### PROBLEM TO SOLVE
Look for "also" in the listing below. Gather each line that contains it.

### RAW DATA
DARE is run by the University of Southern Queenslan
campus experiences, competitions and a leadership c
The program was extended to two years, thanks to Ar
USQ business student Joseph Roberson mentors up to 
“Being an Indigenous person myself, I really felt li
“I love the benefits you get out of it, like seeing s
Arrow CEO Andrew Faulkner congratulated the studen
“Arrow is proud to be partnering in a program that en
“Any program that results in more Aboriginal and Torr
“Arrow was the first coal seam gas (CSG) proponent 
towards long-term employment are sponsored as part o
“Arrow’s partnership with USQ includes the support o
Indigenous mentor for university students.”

---

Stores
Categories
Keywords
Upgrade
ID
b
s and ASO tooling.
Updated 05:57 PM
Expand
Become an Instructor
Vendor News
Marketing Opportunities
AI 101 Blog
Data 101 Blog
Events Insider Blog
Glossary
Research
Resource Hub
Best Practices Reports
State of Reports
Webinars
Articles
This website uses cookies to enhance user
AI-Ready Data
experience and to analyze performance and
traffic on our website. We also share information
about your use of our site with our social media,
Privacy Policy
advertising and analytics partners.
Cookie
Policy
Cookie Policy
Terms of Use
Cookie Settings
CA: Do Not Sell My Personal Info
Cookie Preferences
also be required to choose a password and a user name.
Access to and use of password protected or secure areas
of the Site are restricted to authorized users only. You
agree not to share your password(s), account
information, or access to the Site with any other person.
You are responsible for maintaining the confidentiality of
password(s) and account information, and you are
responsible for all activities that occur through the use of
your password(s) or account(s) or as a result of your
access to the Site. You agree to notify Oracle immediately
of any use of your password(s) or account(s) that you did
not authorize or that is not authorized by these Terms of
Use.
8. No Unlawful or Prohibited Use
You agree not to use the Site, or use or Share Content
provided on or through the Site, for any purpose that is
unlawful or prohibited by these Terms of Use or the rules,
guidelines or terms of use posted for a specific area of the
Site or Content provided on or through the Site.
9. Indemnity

### ANSWER BOX
traffic on our website. We also share information
also be required to choose a password and a user name.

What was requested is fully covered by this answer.